Sekarang bulan Maulid, Rabiul Awal. Waktunya kita mengekspresikan cinta kepada Nabi. Dengan banyak membaca sholawat, meneladani perilaku dan dipraktekkan dalam kehidupan. Memperingati maulid Nabi bukan bid’ah. Bukan dilarang malah sangat dianjurkan. Karena berarti nguri-nguri sejarah. Agar kita tidak lupa dengan sejarah masa lalu. Bila ada orang yang berkata bahwa tidak ada tuntunan mengenai peringatan maulid nabi berarti orang tersebut masih dangkal pemahaman agamanya.Orang demikian masih perlu mendalami ilmu agamanya di pondok pesantren.
Suatu ketika orang Yahudi memperingati terbebasnya Nabi Musa dari kejaran Fir’aun lalu mengerjaka puasa asyura. Melihat seperti ini Kanjeng Nabi dawut  bahwa Umat Muhammad lebih berhak memperingatinya. Maka ada anjuran melaksanakan puasa tasua dan asyura. Jadi peringatan maulid nabi sangat perlu kita lakukan.
Selanjutnya adalah cinta ulama. Ulama adalah pewaris para nabi. Al-ulamau warasatul ambiya’. Nabi sudah wafat. Yang meneruskan dakwah nabi adalah ulama. Ulama adalah orang yang mengerti ilmu agama. Tidak saja sekedar mengerti namun dalam ilmunya. Kepada beliau-beliau kita berguru ilmu agama. Mengharap petuah, nasehat dan pencerahan kehidupan sehingga bisa sebagai pegangan dalam kehidupan. Dianjurkan untuk selalu dekat dengan ulama. Maksudnya senang bersilaturahim dengannya, satu majelis dengan ulama. Bila dalam tradisi pondok pesantren dalam menjaga hubungan antara kiai dengan santri diantaranya membacakan surat al-fatihah kepada beliau sebagai wasilah keilmuan.

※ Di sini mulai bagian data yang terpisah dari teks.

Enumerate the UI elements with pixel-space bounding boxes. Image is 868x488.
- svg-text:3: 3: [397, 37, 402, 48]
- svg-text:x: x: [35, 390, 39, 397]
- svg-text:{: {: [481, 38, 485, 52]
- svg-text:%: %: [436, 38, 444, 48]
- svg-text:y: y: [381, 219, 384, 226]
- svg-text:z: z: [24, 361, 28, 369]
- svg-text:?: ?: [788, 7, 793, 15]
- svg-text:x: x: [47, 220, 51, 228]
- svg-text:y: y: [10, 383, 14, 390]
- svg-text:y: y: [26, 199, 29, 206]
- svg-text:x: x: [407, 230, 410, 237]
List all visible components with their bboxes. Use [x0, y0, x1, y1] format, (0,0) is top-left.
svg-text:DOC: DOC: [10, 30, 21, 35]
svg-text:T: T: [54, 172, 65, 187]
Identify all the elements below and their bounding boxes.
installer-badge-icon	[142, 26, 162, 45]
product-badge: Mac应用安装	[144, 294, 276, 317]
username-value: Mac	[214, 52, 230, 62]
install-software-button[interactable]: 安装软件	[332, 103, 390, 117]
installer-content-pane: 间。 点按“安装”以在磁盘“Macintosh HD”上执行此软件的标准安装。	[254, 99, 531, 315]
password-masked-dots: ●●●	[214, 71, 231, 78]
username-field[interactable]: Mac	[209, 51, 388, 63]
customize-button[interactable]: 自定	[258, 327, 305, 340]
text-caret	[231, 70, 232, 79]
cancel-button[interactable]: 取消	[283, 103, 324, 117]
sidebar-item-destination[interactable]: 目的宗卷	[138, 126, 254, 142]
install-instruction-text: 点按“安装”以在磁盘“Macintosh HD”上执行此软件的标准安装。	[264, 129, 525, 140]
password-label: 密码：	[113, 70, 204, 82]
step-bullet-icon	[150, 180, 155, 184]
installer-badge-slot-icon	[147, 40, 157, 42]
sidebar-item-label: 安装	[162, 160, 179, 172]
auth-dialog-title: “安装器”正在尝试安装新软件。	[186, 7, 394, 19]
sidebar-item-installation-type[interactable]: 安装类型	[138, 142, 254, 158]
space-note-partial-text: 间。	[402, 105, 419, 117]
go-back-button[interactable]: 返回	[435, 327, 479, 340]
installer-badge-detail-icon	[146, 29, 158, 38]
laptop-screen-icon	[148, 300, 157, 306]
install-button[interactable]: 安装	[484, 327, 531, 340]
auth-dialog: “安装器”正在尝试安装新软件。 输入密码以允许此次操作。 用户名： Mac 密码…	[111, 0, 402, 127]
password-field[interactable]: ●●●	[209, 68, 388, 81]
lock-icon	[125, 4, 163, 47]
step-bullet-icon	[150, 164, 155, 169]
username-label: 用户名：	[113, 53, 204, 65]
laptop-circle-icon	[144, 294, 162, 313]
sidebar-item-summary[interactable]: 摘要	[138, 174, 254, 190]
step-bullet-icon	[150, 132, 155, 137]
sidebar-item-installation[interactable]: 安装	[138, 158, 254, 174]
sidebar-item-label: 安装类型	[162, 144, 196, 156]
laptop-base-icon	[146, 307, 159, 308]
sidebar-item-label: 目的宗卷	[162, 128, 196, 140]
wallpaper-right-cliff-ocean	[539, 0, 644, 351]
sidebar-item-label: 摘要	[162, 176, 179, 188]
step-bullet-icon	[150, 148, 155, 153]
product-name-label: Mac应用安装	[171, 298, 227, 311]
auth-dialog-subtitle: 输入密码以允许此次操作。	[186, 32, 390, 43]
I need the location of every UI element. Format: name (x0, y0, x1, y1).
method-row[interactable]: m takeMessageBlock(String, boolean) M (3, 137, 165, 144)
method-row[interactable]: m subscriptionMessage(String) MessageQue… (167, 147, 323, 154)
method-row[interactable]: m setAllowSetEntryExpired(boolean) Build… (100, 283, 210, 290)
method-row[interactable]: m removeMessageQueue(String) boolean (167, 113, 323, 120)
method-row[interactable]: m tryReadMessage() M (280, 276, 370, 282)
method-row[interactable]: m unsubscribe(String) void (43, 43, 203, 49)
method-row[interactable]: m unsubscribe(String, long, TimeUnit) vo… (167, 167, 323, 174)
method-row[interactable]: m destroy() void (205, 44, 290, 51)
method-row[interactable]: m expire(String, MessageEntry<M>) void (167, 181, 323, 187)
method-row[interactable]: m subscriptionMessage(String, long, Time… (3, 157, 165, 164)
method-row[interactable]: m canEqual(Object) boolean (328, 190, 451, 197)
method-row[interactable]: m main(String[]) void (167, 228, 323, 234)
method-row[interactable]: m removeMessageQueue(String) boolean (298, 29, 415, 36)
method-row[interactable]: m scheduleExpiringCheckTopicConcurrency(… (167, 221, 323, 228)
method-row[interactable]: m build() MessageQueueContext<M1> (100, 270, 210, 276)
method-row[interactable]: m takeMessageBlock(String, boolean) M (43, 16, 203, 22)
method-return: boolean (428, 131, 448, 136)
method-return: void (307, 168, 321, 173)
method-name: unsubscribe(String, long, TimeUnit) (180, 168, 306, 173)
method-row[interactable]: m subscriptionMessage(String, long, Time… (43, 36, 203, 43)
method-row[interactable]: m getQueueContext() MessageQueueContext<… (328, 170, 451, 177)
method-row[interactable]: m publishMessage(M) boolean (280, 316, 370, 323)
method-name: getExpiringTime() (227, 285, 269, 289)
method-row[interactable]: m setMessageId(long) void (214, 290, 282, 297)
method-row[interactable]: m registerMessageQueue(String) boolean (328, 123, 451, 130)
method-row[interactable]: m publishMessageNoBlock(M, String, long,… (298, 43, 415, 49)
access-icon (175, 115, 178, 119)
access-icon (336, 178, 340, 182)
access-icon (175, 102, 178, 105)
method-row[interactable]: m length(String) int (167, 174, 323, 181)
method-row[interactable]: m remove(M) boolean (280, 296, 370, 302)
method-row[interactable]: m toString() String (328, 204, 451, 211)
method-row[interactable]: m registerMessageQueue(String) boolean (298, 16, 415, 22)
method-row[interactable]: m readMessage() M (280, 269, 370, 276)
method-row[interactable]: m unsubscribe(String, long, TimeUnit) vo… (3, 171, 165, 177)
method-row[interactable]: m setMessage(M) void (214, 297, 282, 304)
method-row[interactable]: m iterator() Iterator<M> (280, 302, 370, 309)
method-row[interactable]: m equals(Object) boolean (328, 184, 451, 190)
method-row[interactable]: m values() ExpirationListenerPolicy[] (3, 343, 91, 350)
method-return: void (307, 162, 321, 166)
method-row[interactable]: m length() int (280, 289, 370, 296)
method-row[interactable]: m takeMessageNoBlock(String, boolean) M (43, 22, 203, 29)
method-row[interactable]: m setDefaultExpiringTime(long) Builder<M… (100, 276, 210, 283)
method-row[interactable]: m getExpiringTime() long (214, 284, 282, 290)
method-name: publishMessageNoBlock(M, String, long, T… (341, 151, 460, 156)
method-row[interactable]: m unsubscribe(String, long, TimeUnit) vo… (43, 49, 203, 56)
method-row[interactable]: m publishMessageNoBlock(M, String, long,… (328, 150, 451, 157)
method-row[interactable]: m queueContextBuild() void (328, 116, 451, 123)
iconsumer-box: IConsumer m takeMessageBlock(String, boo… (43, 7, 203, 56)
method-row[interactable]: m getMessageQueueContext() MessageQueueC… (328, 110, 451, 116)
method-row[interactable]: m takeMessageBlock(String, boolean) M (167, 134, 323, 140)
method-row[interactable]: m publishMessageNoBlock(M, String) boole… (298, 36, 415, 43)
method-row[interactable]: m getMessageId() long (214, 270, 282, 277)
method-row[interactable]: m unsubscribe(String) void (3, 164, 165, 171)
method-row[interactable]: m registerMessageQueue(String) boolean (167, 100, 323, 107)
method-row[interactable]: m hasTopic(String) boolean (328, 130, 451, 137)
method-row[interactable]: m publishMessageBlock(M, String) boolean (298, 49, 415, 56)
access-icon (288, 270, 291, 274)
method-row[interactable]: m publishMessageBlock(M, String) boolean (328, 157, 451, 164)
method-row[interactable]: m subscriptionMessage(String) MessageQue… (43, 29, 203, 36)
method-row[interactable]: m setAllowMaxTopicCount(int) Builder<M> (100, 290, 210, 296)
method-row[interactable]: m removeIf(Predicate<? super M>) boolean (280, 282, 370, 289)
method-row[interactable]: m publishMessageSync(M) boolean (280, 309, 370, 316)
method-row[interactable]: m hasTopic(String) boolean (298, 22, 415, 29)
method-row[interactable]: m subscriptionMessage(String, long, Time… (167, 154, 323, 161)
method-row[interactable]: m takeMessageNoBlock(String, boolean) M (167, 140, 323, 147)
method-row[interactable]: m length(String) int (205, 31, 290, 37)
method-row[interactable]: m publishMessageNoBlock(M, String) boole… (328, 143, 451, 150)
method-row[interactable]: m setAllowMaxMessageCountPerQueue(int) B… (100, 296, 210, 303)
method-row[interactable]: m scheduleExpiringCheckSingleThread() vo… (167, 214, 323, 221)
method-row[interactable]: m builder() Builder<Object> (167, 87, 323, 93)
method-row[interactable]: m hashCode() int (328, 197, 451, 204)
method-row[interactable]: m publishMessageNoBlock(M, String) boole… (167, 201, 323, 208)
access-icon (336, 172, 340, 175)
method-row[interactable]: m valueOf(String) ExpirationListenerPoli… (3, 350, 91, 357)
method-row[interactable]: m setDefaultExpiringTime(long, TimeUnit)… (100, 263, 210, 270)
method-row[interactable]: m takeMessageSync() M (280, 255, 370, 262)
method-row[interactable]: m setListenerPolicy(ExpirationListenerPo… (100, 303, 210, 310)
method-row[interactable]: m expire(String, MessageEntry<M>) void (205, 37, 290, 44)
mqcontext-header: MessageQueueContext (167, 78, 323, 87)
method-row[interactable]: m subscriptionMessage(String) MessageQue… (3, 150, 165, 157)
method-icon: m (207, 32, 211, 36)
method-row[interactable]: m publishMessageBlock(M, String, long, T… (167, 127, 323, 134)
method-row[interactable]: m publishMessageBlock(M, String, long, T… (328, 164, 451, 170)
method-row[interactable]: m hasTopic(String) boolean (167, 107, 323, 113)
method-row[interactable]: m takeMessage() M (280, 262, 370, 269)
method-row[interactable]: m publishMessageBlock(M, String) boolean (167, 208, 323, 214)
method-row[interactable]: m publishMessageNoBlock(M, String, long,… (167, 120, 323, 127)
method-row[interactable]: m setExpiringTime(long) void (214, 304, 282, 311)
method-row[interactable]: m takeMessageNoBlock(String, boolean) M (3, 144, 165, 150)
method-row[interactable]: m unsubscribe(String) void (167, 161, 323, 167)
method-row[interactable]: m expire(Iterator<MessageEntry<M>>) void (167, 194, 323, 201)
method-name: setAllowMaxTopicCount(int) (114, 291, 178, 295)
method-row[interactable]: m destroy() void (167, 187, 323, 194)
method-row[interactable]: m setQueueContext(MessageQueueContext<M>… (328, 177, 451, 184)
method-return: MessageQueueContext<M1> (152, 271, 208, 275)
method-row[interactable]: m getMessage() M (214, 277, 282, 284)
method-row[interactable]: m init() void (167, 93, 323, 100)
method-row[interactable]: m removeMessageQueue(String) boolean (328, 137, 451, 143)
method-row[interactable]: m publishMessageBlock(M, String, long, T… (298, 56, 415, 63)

Diantara ulama dalam kehidupan adalah guru-guru yang mengajarkan kebaikan kepada kita. Kita ambil hikmah yang beliau sampaikan. Kita ajari juga anak-anak dengan bersilaturahim dengan ulama agar pembiasaan ini bisa terus berlanjut hingga ia dewasa.
Dengan uraian di atas semoga bisa menjadi kita dalam mendidik anak-anak kita. Untuk menyiapkan generasi masa depan menjadi generasi sholih sholihah. Amin. Wallahu a’lam bi al shawab.